Friday 22 August 2014

Friday 22nd October 2014 - Literature searching by students

We make a lot about research-led teaching.  I've often argued, including in this blog, that there is also teaching-led research.  I have several examples in my own biography of students asking me questions that have led me into investigations to find the answers - and which have sometimes led to publications.

Today I have been involved in one other aspect of teaching that influences research.  I have just been revising the reading lists for the various alternative project titles that I set my students as a crucial part of the delivery of my final year module.  I don't regard these simply as assessment tasks but also as key learning elements.  What I ask students to do is to produce an essay on a particular theme, comparing the way it works out in two different European countries.  For most this is the first time they have ever had experience of 'comparative method' and its benefits and pitfalls.  So it is a learning task as well as a party of the assessment for the module.

Of course, I give students suggested readings for each of the themes.  But I also encourage them to exercise their powers of literature search to identify further materials that are of relevance for the particular comparison they choose to make.  And many students display great skill in identifying materials of which I was unaware.

So what I have been doing today is to go through last year's essays to identify possible new references to give to this year's students - once I have checked them out to satisfy myself that they are indeed worthwhile additions to make.  And those references are now added to my own stock of understanding and ideas for future research use.  It's another example of how teaching can act to facilitate future research.

Thursday 14 August 2014

Thursday 14th August 2014 - Disposing of old journals; and media priorities on A level results day

I subscribe to four academic journals, each arriving regularly through the post.  I am also on the editorial boards of two more, one of which is published elsewhere in Europe and which similarly comes as hard copy, whilst the other went into on-line-only delivery about 4 years ago.  Those five physical journals bring me around 28 copies per year each.  That's quite a bit of shelving.

Some time ago I adopted what I learned from my librarian colleagues as a 'Zero Net Collections Growth' policy for my journals.  For every new copy that comes in I should throw one away.  The rule I have made for myself is to keep only 20 years' copies of journals.  Over the last couple of days I have been going through journals from 1993 and throwing them away - in principle putting on one side those copies where I want to cut out and keep one article for my offprints file.  In fact there are very few such articles - today I threw out about 16 copies but found only one article that I wanted to keep.

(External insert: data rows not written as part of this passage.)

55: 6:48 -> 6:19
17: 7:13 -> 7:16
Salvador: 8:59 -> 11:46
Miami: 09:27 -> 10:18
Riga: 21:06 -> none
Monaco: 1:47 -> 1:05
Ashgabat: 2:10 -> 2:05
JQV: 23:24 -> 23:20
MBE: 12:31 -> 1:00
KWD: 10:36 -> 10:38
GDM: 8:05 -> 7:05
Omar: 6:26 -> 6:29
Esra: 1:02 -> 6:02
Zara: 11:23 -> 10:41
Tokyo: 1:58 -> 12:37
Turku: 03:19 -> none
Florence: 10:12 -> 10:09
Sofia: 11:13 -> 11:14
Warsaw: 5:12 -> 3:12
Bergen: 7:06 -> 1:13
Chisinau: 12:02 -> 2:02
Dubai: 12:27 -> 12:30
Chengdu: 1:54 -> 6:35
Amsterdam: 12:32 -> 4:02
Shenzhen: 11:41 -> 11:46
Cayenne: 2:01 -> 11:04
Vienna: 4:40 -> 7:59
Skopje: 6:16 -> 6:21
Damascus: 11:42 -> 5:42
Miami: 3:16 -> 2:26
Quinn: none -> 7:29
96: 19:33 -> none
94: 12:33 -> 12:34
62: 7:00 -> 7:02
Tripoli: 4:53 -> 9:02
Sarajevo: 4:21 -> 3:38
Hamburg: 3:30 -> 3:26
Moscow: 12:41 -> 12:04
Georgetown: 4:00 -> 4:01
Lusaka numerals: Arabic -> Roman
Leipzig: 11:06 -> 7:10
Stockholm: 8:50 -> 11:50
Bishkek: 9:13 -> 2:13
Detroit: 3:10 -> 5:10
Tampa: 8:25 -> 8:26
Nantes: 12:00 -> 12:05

It's a reminder of one's past life, reading through the contents lists of journals published 20 years or so ago.  I'm surprised how many of the authors I either knew at the time or have got to know since.  In many cases I wonder what has happened to them since because what were household names in my field have often dropped away - I'm sure many are not yet of retirement age but I'm also sure they are no longer academics.  I've come across book reviews by me that I don't remember writing (nor remember reading the book - although I'm sure I did).  And in one or two cases (including a very distinguished colleague here in Sheffield) I'm surprised that the authors were publishing in these journals 20 years ago because I hadn't realised they were old enough to have been on the scene then.

But the major reflection is how few of the articles are really still of anything other than historical interest.  One or two in the copies I've thrown away were early analyses of the changes in Central and Eastern Europe in 1989-92, but most of their speculations about the future have proved wrong.  I would guess that in the social sciences the half-life of the average journal article is probably longer than in many other fields, for example in science, but there are very few articles from 1993 that are worth reading again, let alone keeping for future reference.  

Perhaps I ought to cut the period of retention to 15 years, or even 10. Or perhaps I should just cancel my subscriptions entirely and depend on the on-line versions.

Oh - one other thing happened today.  Today was A level results day.  I spent the whole morning in the helpline room, and recorded two significant interviews for television channels - commenting on the significance of today for school leavers across England, Wales and Northern Ireland.  But at least one of those interviews wasn't broadcast.  The television station decided that accusations about sex abuse in the 1980s relating to a now 73-year old pop singer were more important than the futures of around a million of today's young people.    I don't share those views on relative priorities.